Ahead of EU Presidency, Germany is Already Talking to Syria

German Minister of Foreign Affairs, Frank-Walter Steinmeier, listened to the statement of his Syrian counterpart with a slight grimace on his face. "Syria has not isolated itself from the world," Walid Muallem explained at the Damascus airport, "but rather certain states have isolated themselves from Syria." This response to Steinmeier's demand that Syria should play a "constructive roll" in the region makes clear that diplomatic involvement with Syria does not in itself represent a way out of the, in Steinmeier's words, "difficult transitional phase" in the Middle East.

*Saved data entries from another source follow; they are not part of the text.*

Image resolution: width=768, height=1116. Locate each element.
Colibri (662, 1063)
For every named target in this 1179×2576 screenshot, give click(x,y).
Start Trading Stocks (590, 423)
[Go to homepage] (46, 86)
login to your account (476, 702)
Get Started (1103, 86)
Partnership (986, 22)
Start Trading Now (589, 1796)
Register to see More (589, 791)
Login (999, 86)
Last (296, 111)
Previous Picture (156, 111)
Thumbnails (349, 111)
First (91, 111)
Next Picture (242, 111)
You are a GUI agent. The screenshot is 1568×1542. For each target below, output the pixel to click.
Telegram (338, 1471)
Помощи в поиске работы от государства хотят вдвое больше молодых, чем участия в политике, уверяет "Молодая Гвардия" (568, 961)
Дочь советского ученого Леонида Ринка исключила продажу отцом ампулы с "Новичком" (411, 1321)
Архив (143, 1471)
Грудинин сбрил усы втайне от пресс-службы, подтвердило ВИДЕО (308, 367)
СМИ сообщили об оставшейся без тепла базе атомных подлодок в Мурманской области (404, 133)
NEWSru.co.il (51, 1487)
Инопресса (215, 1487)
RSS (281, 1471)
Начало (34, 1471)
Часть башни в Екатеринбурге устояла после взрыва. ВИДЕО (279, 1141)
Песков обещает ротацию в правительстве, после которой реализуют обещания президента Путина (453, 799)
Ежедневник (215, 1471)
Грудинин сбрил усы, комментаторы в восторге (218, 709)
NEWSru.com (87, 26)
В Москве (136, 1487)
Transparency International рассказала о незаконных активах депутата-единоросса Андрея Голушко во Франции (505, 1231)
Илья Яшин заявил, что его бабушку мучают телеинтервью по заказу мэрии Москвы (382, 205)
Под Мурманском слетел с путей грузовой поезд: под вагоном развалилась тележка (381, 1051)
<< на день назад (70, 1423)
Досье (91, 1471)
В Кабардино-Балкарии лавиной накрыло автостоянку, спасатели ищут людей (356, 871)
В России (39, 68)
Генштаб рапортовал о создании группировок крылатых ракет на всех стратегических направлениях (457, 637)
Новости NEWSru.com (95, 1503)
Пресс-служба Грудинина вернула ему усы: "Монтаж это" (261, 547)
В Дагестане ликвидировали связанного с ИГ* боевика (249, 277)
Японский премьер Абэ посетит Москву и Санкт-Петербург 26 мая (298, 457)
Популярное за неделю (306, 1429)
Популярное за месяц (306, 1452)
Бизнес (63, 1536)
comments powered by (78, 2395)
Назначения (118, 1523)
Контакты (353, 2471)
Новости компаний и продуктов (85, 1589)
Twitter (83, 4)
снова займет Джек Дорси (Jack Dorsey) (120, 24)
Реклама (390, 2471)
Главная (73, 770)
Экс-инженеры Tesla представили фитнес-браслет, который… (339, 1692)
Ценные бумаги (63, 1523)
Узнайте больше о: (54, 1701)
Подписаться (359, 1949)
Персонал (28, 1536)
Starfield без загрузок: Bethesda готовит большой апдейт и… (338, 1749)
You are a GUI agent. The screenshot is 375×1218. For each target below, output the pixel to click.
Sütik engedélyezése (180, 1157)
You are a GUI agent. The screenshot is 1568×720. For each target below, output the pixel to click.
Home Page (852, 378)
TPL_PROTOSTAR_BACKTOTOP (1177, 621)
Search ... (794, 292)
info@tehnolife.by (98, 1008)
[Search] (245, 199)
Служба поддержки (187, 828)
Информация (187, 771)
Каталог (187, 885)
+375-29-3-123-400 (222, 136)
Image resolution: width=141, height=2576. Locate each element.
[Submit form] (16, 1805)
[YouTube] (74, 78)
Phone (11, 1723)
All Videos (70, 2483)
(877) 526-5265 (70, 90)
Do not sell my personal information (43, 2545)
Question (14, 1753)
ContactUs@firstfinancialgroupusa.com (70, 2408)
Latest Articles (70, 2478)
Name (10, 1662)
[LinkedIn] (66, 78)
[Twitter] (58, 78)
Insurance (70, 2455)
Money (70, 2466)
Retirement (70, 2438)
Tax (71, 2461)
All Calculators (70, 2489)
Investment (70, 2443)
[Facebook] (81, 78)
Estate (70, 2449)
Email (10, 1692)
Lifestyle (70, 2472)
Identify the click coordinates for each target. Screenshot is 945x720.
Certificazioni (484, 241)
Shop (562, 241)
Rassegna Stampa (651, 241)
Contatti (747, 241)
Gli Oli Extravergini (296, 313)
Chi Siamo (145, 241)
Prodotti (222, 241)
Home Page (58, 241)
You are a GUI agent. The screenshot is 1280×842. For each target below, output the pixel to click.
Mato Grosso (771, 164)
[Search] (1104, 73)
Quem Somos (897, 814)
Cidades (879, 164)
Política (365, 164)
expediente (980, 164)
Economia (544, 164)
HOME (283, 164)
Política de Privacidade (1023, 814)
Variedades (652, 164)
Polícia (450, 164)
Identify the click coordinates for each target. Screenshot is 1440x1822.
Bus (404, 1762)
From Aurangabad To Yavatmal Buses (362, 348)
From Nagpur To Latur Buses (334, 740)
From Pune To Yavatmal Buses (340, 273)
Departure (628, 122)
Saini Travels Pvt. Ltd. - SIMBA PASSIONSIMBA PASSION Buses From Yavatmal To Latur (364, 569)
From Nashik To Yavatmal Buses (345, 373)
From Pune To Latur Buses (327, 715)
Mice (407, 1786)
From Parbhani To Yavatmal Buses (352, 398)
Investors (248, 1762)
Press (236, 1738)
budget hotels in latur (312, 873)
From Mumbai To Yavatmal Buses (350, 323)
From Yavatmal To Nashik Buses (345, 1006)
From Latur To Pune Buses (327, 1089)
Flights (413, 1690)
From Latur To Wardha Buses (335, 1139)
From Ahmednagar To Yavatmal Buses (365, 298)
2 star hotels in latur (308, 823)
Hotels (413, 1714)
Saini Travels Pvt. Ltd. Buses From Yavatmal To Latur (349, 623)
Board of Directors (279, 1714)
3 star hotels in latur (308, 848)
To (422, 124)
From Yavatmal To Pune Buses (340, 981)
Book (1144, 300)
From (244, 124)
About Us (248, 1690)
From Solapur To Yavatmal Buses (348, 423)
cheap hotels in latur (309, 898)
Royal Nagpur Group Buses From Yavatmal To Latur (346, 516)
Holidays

The press conference with Muallem in the VIP section of the Damascus airport last week concluded a five-day tour of the region by Steinmeier. There was a certain symbolism in the fact that Steinmeier had to walk beneath portraits of Bashar al-Assad and his late father, Hafez al-Assad, on his way to the German air force jet "Konrad Adenauer," which would take him back to Germany. According to Steinmeier's calculation, there can be no disarming Hezbollah without talking to the Assad regime and no resolution of the Israel-Palestinian conflict without taking Syria into account.

Since last summer's war in Lebanon, no other politician in the EU has pushed as hard as Joschka Fischer's 50-year-old successor for dialogue with the leadership of Syria: a country that hosts the international office of Hamas and that, as a recently submitted report by U.N. Secretary-General Kofi Annan shows, is continuing to assure arms shipments to Hezbollah even after the end of the war.